> [Prompt]: A bare number is the only acceptable answer: how many lines of these entries include "defects"?
======== Supplied data ========
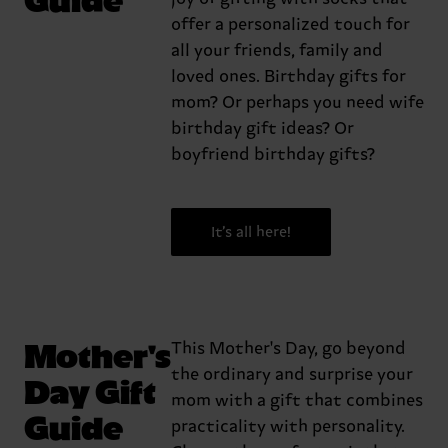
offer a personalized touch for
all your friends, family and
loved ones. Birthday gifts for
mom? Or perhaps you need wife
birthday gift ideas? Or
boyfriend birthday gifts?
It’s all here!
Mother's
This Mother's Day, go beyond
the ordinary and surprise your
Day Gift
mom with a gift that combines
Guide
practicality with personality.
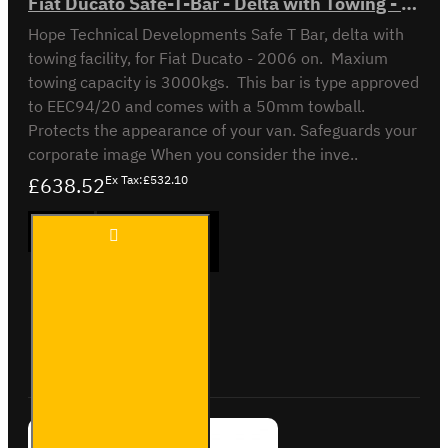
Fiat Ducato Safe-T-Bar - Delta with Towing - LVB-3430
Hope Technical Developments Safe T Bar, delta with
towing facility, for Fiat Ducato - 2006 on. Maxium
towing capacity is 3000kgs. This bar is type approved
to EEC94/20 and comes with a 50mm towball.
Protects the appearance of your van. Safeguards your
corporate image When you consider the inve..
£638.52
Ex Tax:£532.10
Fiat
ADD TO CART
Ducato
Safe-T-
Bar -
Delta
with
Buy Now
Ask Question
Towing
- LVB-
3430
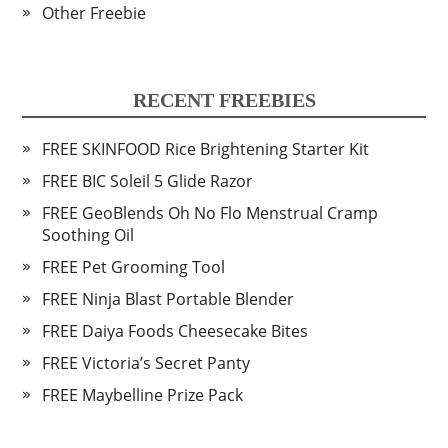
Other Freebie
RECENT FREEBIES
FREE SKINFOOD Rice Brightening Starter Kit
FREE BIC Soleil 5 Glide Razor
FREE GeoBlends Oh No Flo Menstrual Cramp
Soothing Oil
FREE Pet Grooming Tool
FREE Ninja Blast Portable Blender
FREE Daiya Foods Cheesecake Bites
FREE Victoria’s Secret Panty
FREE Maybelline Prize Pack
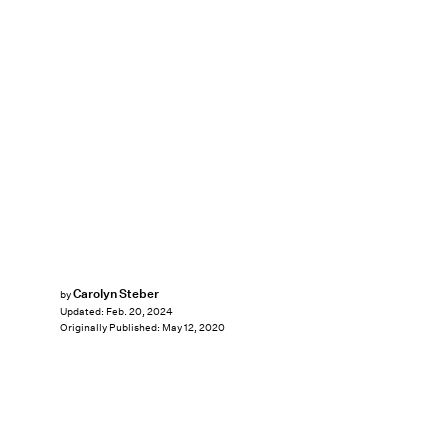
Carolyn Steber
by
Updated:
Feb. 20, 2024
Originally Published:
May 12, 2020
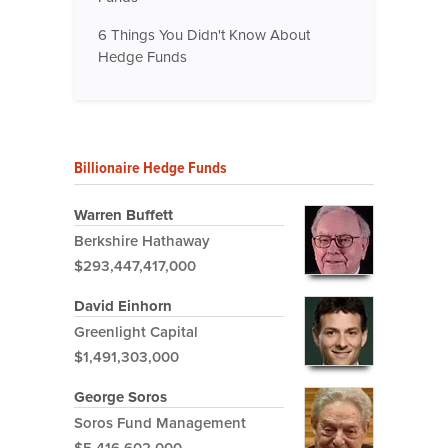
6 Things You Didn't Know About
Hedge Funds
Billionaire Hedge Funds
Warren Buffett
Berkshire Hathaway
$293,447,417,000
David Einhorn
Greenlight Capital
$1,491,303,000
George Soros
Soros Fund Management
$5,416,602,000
========
======== Supplied data ========
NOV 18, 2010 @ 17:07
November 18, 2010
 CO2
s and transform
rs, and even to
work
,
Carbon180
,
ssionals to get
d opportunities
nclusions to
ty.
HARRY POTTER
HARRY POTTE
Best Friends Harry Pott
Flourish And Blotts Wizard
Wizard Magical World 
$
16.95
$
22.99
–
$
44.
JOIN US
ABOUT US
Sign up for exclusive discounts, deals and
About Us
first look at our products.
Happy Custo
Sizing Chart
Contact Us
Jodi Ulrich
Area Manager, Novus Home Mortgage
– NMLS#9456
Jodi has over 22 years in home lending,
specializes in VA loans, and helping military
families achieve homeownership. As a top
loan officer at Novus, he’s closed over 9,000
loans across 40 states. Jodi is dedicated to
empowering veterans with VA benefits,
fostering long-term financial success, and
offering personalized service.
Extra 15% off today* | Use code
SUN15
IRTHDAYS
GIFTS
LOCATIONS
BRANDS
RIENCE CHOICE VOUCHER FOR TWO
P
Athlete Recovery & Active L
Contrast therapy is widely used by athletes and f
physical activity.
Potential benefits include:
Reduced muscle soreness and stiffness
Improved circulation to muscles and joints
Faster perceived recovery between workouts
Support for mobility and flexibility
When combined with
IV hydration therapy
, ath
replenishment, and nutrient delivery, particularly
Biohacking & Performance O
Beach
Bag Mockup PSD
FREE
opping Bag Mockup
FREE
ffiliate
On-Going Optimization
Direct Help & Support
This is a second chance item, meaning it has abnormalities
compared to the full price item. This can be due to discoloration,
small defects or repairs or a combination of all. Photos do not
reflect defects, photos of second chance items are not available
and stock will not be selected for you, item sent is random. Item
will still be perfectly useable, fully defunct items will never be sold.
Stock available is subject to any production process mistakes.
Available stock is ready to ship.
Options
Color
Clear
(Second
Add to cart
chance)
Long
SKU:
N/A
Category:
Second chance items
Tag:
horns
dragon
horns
========
> [Exercise response]: 2